Intergenerational ministry has become a trending theme in formation circles in the last few years, but many of us may be confused by the meaning, or unsure how to implement a different kind of programming. In short, intergenerational ministry is anything that brings people of different ages (or generations) together. This is in contrast to age-based worship, formation, or service opportunities. Most churches have a little bit of both!
Research is showing us that there are many benefits to fostering an intergenerational culture in your congregation. Children and young people respond well to conversations with adults other than their parents, and this is a great way to empower older adults who have a lot to share. It can also address the shifts in church attendance and schedules that make it difficult to gather cohorts of the same age. An intergenerational focus also models a “real life” faith practice–we don’t categorize most other life activities strictly by age, so why do so at church?

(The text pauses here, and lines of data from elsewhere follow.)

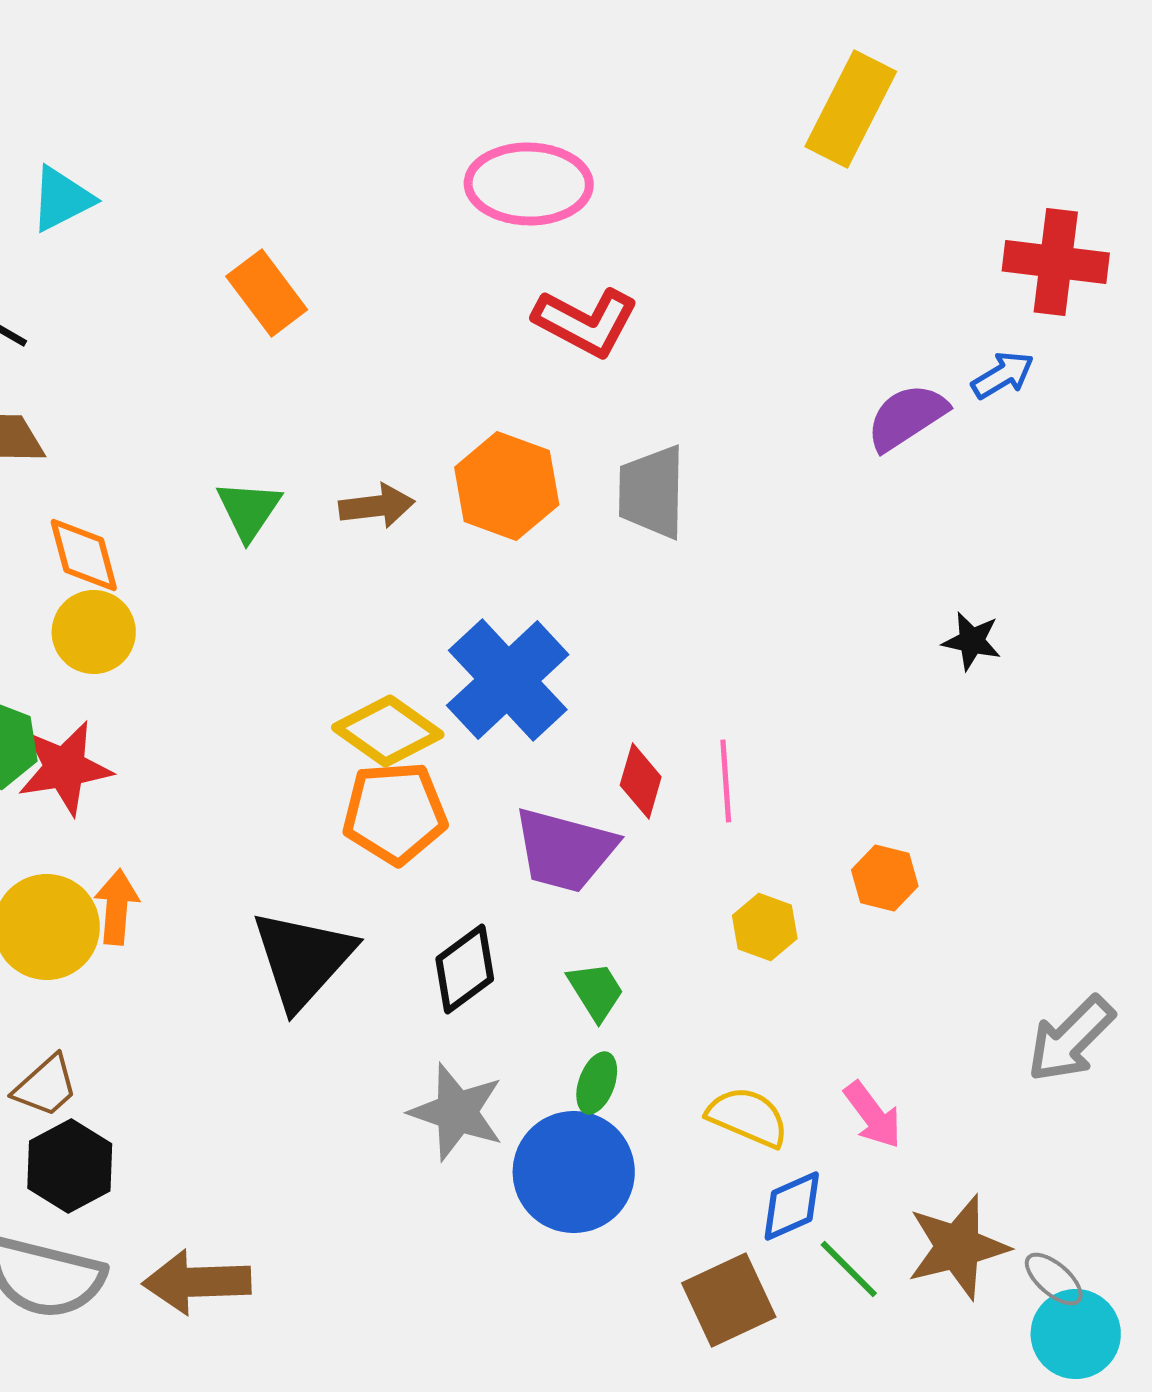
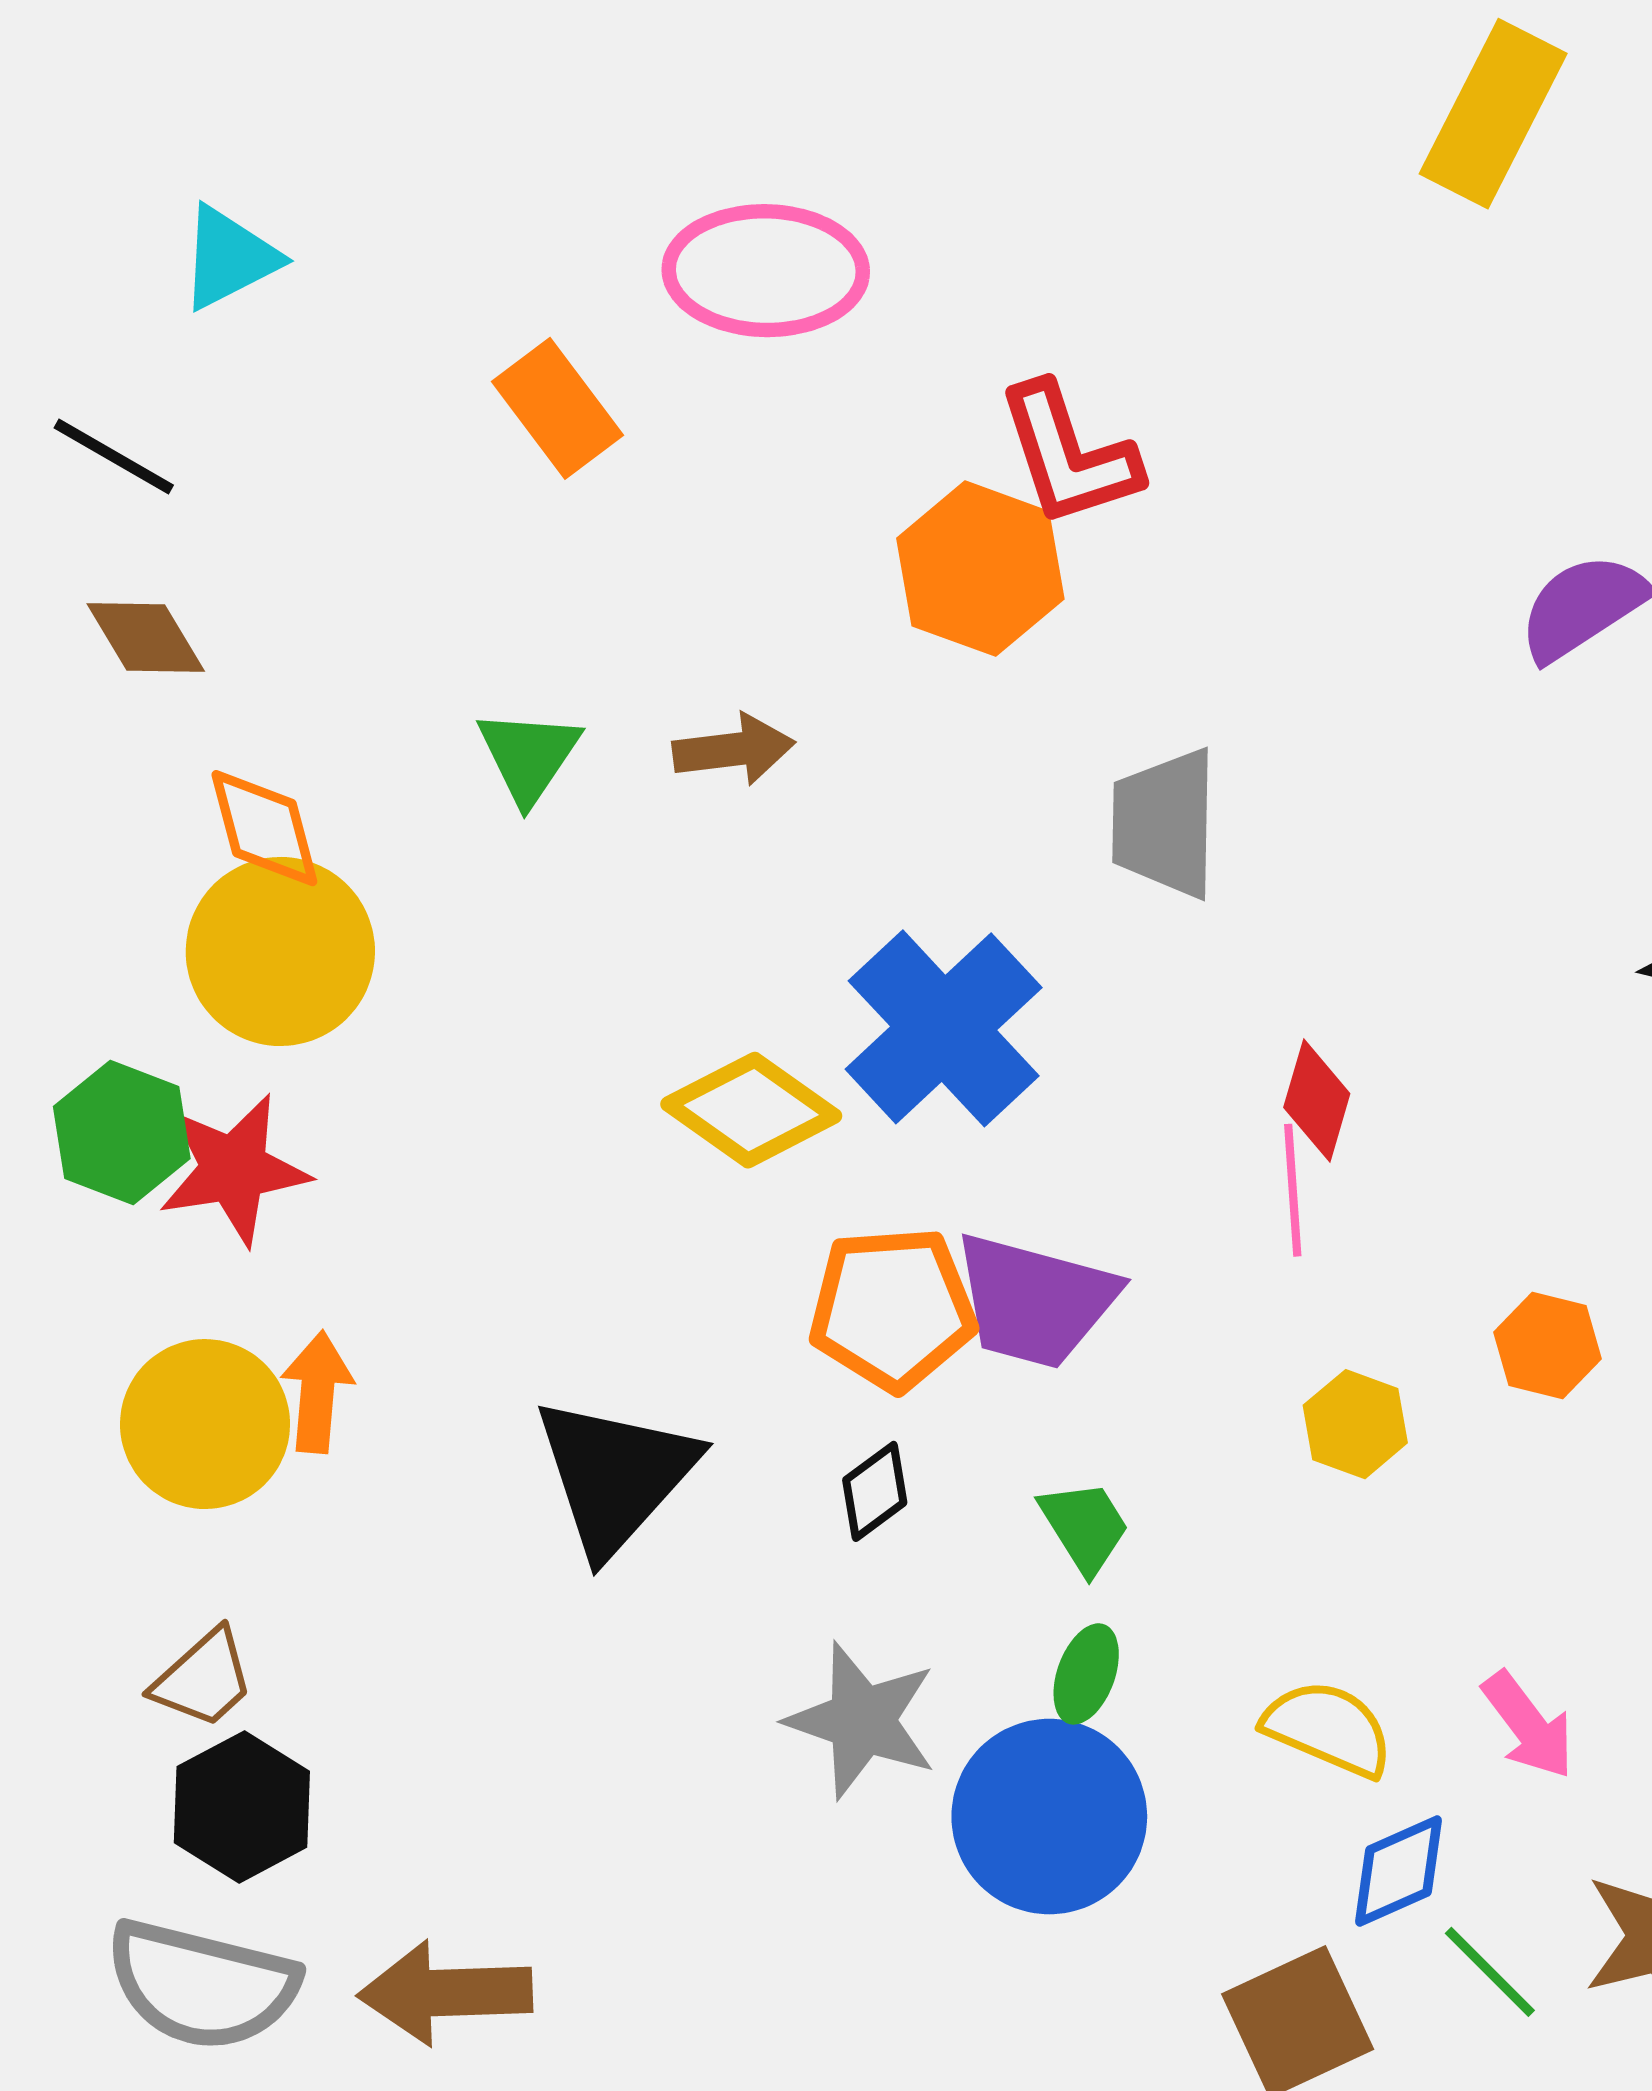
pink ellipse: (529, 184) -> (766, 271), moved
red L-shape: (586, 322) -> (1069, 455), turned 44
orange hexagon: (507, 486) -> (980, 569), moved
gray trapezoid: (652, 492) -> (1165, 823), moved
yellow circle: (94, 632) -> (280, 951), size x1.4
red diamond: (641, 781) -> (1317, 1100), moved
orange pentagon: (395, 813) -> (892, 1309), moved
black diamond: (465, 969) -> (875, 1491), size x0.7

There are some challenges as well! While this type of ministry has been around a long time, available curriculums and programming doesn’t always reflect it. In our experience, adults can sometimes resist intergenerational activities too. Many may feel ill-equipped or unwilling to engage in formation or conversations with children and young people, so it’s important to foster an encouraging, compassionate, and persistent culture if you are introducing new programs.

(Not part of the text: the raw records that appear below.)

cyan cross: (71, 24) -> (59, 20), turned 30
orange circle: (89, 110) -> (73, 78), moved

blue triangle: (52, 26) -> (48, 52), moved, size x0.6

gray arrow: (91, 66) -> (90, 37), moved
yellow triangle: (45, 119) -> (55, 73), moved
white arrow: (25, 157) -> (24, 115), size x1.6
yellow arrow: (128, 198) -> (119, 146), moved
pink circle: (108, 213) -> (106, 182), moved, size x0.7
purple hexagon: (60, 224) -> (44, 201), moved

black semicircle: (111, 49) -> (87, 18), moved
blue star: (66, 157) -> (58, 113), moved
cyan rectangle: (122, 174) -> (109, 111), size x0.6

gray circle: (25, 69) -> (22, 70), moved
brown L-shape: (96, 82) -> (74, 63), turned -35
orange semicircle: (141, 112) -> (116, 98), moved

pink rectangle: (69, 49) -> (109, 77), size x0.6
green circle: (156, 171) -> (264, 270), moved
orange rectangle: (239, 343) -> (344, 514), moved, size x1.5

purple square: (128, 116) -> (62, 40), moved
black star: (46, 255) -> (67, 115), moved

- Why Intergenerational Ministry? Even when congregational leaders are on board with this vision of formational ministry, they will need to help others in the congregation with what may simply be a new articulation of existing ministries, or a full congregational cultural shift. Fuller Youth Institute offers both the academic and sociological frameworks for Intergenerational Ministry, as well as concrete ideas for its implementation, especially in youth ministry. We particularly like the idea of the 5:1 ratio–instead of one adult for five kids (a chaperone model), what if each young person in your congregation could count on five adults for caring conversation, ministry partnership, and general companionship on the journey of discipleship?
Your Voice Matters to Young People >>
Moving Away from the Kid Table >>
For an even deeper dive into Intergenerational Ministry, check out Lifelong Faith’s Intergenerational Faith Formation >>
- Curriculums are starting to embrace an intergenerational approach to formation ministry. Many “all ages” options are now available, which work well for smaller churches who may not have the numbers (of children or teachers) to fill multiple classrooms. One of our curriculum favorites, Sparkhouse, is testing a theme curriculum that includes an intergenerational option. They already offer two intergenerational programs which are marketed as summer programming but could be adapted for year round use, either in-person or virtually. Illustrated Ministry‘s growing catalog of resources also has several intergenerational options, including the new Mini-Revolutions (lectionary-based) for fall.

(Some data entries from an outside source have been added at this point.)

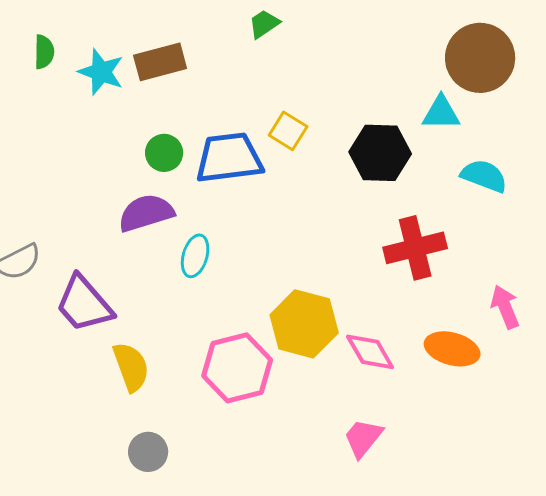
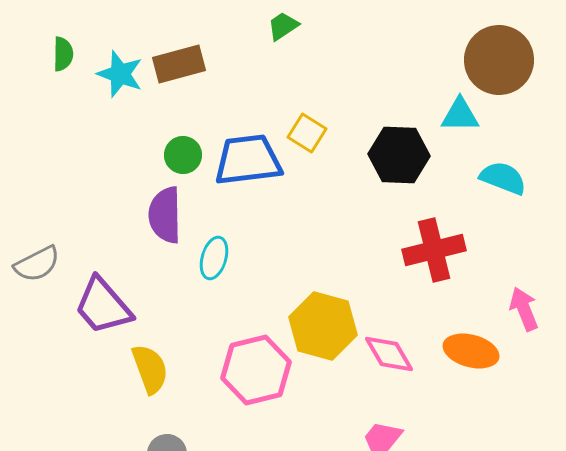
purple semicircle: (146, 213) -> (165, 215), turned -74

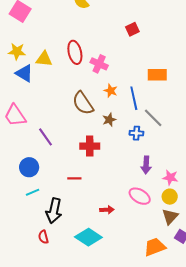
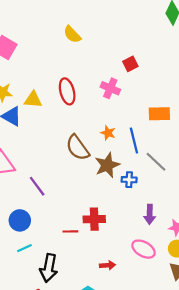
pink cross: (99, 64) -> (110, 88), moved
brown star: (109, 120) -> (107, 165), size x1.6
blue cross: (136, 133) -> (129, 180), moved
red cross: (90, 146) -> (94, 219), moved

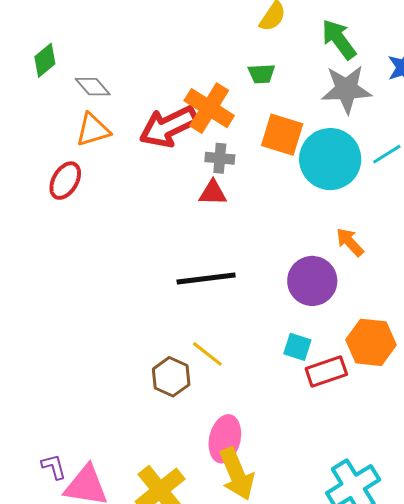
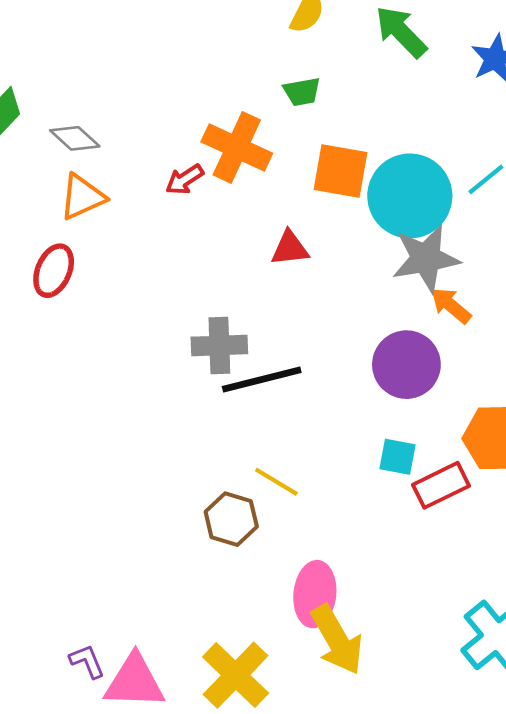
gray star: (346, 89) -> (426, 258), moved
red arrow: (168, 127) -> (185, 180), size x0.5
gray cross: (220, 158) -> (219, 345), moved, size x1.4
red triangle: (213, 193) -> (290, 248), moved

Journey Together: Twelve Intergenerational Events >>
Good Stewards Together: Twelve Intergenerational Events >>
Mini-Revolutions Monthly Curriculum >>
- Putting Intergenerational Ministry in Action is not a one-step process! The Christian Reformed Church of North America has put together some excellent resources, including a multi-resource Toolkit. This offers suggestions for implementing and growing intergenerational culture in small and large groups, in worship, and service.